◆ **TASK OBJECTIVE**
In the entries below, find the line with "contacto@rinver.cl", then set it down exactly along with each line after it to the end, skipping any pictures.

- - - -

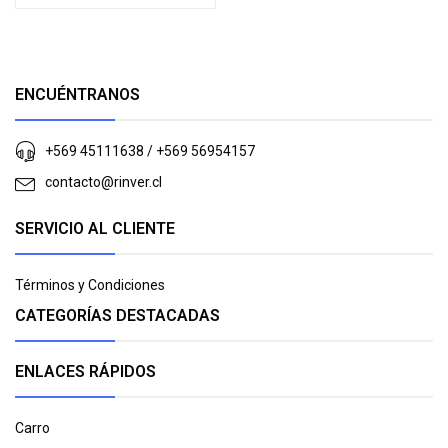
ENCUÉNTRANOS
+569 45111638 / +569 56954157
contacto@rinver.cl
SERVICIO AL CLIENTE
Términos y Condiciones
CATEGORÍAS DESTACADAS
ENLACES RÁPIDOS
Carro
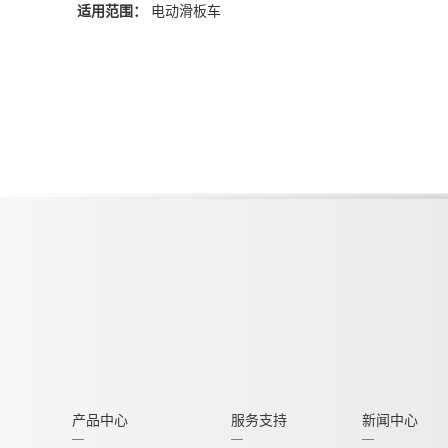
适用范围：
电动滑板车
产品中心
服务支持
新闻中心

- - - -

◆ **TASK ANSWER**
contacto@rinver.cl
SERVICIO AL CLIENTE
Términos y Condiciones
CATEGORÍAS DESTACADAS
ENLACES RÁPIDOS
Carro
适用范围：
电动滑板车
产品中心
服务支持
新闻中心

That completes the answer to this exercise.